- Theatrical release poster
- Directed by: Elliot Silverstein
- Screenplay by: Frank R. Pierson James D. Buchanan Ronald Austin
- Story by: James D. Buchanan Ronald Austin
- Produced by: Jud Kinberg Sam Spiegel
- Starring: Anthony Quinn Michael Parks George Maharis Robert Walker Jr. Martha Hyer Faye Dunaway
- Cinematography: Philip H. Lathrop Howard Winner
- Edited by: Philip W. Anderson
- Music by: Frank De Vol
- Production company: Horizon Pictures
- Distributed by: Columbia Pictures
- Release date: March 22, 1967;
- Running time: 101 minutes
- Country: United States
- Language: English

= The Happening (1967 film) =

1967 film by Elliot Silverstein

The Happening is a 1967 American crime comedy film directed by Elliot Silverstein, and starring Anthony Quinn, Michael Parks, George Maharis, Robert Walker Jr., Martha Hyer, and Faye Dunaway. It tells the story of four hippies who kidnap a retired Mafia mob boss, holding him for ransom.

==Plot==
Four bored beach bums from Miami come across kids playing with toy guns. They chase one of them into a house, which, by chance, belongs to one Roc Delmonico, a former gangster who is now retired from organized crime and has become a respectable businessman.

Delmonico assumes it to be a kidnapping and volunteers to go quietly. The hippies like the idea, particularly their leader, Taurus, a gigolo who lives off rich ladies. He and his accomplices, Sureshot, Herby, and Sandy, drive off with Delmonico in the trunk of their car. They hide out and demand a ransom of $200,000.

No one, unfortunately, will pay the ransom—not Delmonico's unhappy wife Monica or his business partner Fred or even Sam, his old mob boss. The frustrated crooks decide that it is hopeless, but Delmonico is so offended that he personally takes charge of his own kidnapping. He raises the demand to $3 million, vowing to reveal secrets that will ruin Monica, Fred, and Sam.

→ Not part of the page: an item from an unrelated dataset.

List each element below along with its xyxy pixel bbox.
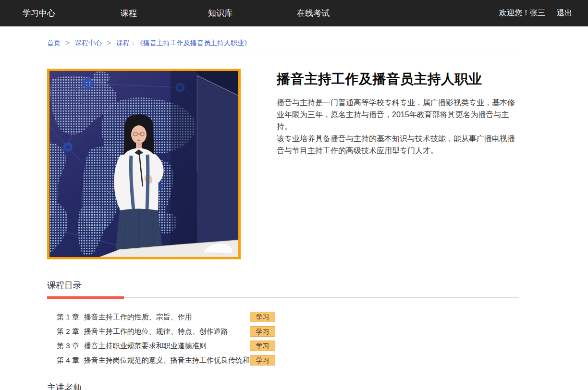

The money is paid, whereupon the greedy Taurus suggests to Delmonico that they kill the others, leaving a two-way split. However, Delmonico knows not only that the boy cannot be trusted, but also that the bank has marked the bills from the ransom and that the police will trace them. Delmonico sets fire to the money and walks away. When asked what he will do now, Delmonico responds, without looking back, "Who knows?"

==Cast==
- Anthony Quinn as Delmonico
- George Maharis as Taurus
- Michael Parks as Sureshot
- Robert Walker Jr. as Herby
- Martha Hyer as Monica
- Faye Dunaway as Sandy
- Jack Kruschen as the Inspector
- Oscar Homolka as Sam
- Milton Berle as Fred

==Soundtrack==

Only a minor success as a film, The Happening is most notable today both as one of Faye Dunaway's earliest films and for its self-titled theme song. Recorded by The Supremes, "The Happening" became a number-one hit on the Billboard Hot 100 when released as a single on the Motown label.

Another music piece, "The Fuzz", was used by several local area TV news programs in the United States and Canada and also used in Televisa's 24 Horas in the late 1960s and early 1970s, and a rearrangement of the same composition is still used by Brazil's Rede Globo national newscast Jornal Nacional.

==Reception==
Bosley Crowther, in a review for The New York Times, wrote "Granted, one might expect a film called The Happening to appear intentionally superficial, spontaneous and unrehearsed. That still would not provide enough forbearance to prepare one for the sloppiness and bad taste of the picture bearing that title," and that it "truly looks as though this clutter of cheap plot and slapdash camera style […] has been recklessly thrown together by the young director, Elliot Silverstein, during or after a trip—and I mean trip—with a bunch of those kids who assemble periodically at Fort Lauderdale. It is that loose and uncoordinated, erratic and lacking in form." He also cricized the acting, emphasizing the young main cast (particularly singling out Faye Dunaway as a "a carbon copy" of Jane Fonda, who the review points out starred in Silverstein's previous film Cat Ballou), Anthony Quinn, whom Crowther says "can't seem to get out of his system the old infection of Zorba the Greek complicated by Barabbas. That's no good for this sort of beach-boy junk," while adding that "Martha Hyer, Milton Berle and Oscar Homolka are also shamefully bogged down in it. Sam Spiegel, who admits to being the presenter of it, should go off someplace and hang his head." Crowther ultimately concludes that "it isn't as long as Lawrence of Arabia, and that's the only good thing to be said for it."